WORK ORDER
Look through the listing underneath for "button", and copy every line that has it.

══ EXTRACTED ENTRIES

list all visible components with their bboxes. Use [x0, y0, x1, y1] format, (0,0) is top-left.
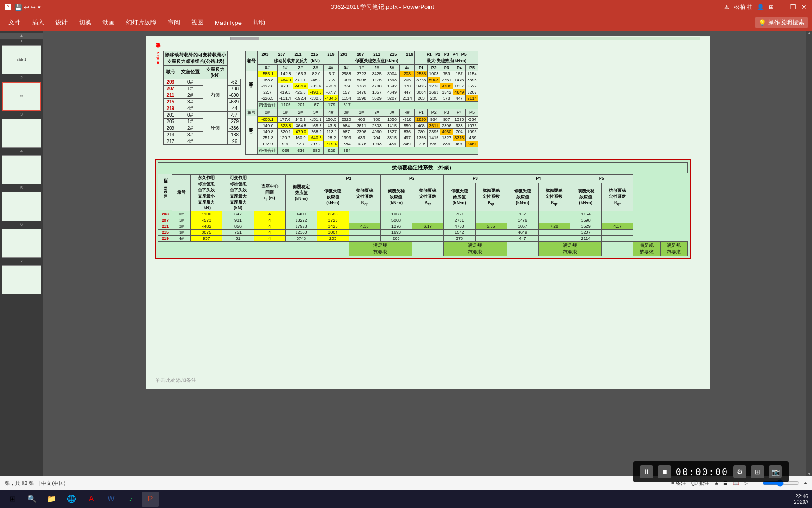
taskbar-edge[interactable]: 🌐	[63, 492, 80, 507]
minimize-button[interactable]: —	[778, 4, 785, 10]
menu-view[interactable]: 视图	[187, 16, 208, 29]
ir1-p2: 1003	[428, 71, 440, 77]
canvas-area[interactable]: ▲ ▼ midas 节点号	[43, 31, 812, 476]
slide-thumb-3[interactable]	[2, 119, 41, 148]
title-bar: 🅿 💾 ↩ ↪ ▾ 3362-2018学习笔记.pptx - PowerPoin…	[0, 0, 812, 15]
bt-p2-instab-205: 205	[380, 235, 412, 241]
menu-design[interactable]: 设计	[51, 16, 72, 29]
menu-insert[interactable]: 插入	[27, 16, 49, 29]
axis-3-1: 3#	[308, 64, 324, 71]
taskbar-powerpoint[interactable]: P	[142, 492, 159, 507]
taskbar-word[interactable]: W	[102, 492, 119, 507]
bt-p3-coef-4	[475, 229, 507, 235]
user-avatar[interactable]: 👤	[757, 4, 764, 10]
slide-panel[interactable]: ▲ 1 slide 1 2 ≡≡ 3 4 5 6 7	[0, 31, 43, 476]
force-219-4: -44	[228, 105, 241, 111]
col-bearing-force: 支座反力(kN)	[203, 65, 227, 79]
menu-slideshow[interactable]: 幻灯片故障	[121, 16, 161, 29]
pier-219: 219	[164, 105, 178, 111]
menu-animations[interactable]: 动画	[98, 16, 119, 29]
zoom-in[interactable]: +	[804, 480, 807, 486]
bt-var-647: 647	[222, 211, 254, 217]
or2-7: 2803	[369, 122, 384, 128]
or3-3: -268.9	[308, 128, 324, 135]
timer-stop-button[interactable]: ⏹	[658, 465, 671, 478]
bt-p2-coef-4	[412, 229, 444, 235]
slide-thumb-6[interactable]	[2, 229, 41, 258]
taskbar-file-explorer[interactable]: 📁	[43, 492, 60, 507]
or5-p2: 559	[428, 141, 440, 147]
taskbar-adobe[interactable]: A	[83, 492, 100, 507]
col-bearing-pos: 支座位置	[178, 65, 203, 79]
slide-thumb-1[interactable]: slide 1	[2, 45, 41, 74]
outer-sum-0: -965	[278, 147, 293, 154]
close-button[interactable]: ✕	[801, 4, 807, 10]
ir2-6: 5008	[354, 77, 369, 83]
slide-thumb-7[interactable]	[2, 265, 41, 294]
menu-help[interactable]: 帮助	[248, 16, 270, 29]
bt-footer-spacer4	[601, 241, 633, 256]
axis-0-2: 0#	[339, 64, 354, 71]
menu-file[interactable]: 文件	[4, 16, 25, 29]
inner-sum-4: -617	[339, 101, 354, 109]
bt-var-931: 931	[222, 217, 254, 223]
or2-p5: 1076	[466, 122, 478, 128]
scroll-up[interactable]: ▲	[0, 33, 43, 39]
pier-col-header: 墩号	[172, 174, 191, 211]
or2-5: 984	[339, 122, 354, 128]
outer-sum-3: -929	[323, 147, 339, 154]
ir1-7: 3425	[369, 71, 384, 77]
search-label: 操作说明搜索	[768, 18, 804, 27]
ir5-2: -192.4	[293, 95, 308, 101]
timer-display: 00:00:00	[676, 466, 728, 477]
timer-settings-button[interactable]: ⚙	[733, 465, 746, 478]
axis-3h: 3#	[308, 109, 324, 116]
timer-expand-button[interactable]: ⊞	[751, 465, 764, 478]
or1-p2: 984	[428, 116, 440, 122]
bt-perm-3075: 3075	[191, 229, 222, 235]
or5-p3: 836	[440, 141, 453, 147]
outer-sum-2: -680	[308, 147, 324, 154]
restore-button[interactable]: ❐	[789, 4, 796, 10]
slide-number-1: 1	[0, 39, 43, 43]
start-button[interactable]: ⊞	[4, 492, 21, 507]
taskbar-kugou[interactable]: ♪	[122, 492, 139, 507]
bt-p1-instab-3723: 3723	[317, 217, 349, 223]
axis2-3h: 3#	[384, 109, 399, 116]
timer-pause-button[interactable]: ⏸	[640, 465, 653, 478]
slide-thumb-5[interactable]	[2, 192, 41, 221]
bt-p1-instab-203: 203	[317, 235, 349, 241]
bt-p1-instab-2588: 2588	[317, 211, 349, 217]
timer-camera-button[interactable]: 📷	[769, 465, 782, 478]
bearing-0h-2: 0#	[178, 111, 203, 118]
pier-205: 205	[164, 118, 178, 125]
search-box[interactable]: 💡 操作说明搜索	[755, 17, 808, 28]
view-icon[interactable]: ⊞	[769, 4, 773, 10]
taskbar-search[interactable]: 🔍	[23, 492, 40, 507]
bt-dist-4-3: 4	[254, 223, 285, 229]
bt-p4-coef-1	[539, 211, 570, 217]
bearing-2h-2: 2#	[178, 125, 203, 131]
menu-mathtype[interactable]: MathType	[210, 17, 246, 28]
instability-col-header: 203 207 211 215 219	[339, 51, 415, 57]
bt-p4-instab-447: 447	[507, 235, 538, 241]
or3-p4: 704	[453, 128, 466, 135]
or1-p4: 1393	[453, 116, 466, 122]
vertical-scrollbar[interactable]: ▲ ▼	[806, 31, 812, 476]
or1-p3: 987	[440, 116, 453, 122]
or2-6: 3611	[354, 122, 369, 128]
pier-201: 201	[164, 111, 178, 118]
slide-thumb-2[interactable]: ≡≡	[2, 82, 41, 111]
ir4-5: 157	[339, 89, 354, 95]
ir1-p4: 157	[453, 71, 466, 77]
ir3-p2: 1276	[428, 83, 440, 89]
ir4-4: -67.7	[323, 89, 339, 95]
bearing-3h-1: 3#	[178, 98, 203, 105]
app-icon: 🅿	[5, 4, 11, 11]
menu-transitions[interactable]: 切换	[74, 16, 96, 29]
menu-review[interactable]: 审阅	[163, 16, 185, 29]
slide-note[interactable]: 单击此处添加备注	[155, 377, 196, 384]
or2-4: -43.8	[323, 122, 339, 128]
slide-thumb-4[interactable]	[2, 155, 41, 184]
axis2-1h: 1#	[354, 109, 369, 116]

════

WRITTEN SOLUTION
minimize-button[interactable]: —	[778, 4, 785, 10]
timer-stop-button[interactable]: ⏹	[658, 465, 671, 478]
close-button[interactable]: ✕	[801, 4, 807, 10]
timer-settings-button[interactable]: ⚙	[733, 465, 746, 478]
timer-expand-button[interactable]: ⊞	[751, 465, 764, 478]
restore-button[interactable]: ❐	[789, 4, 796, 10]
start-button[interactable]: ⊞	[4, 492, 21, 507]
timer-pause-button[interactable]: ⏸	[640, 465, 653, 478]
timer-camera-button[interactable]: 📷	[769, 465, 782, 478]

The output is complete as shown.